**EXERCISE DETAILS**: Everything in the listing must be repeated exactly, apart from the images.

**EXERCISE DATA**:

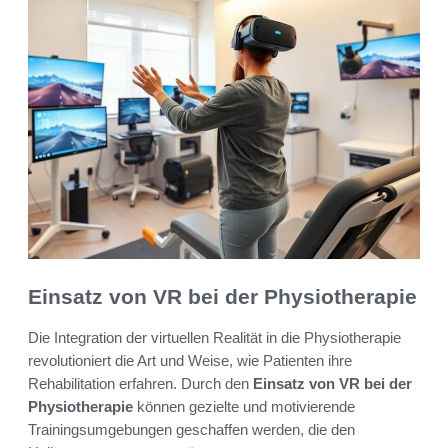
Einsatz von VR bei der Physiotherapie
Die Integration der virtuellen Realität in die Physiotherapie
revolutioniert die Art und Weise, wie Patienten ihre
Rehabilitation erfahren. Durch den
Einsatz von VR bei der
Physiotherapie
können gezielte und motivierende
Trainingsumgebungen geschaffen werden, die den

**TASK RESPONSE**:
Einsatz von VR bei der Physiotherapie
Die Integration der virtuellen Realität in die Physiotherapie
revolutioniert die Art und Weise, wie Patienten ihre
Rehabilitation erfahren. Durch den
Einsatz von VR bei der
Physiotherapie
können gezielte und motivierende
Trainingsumgebungen geschaffen werden, die den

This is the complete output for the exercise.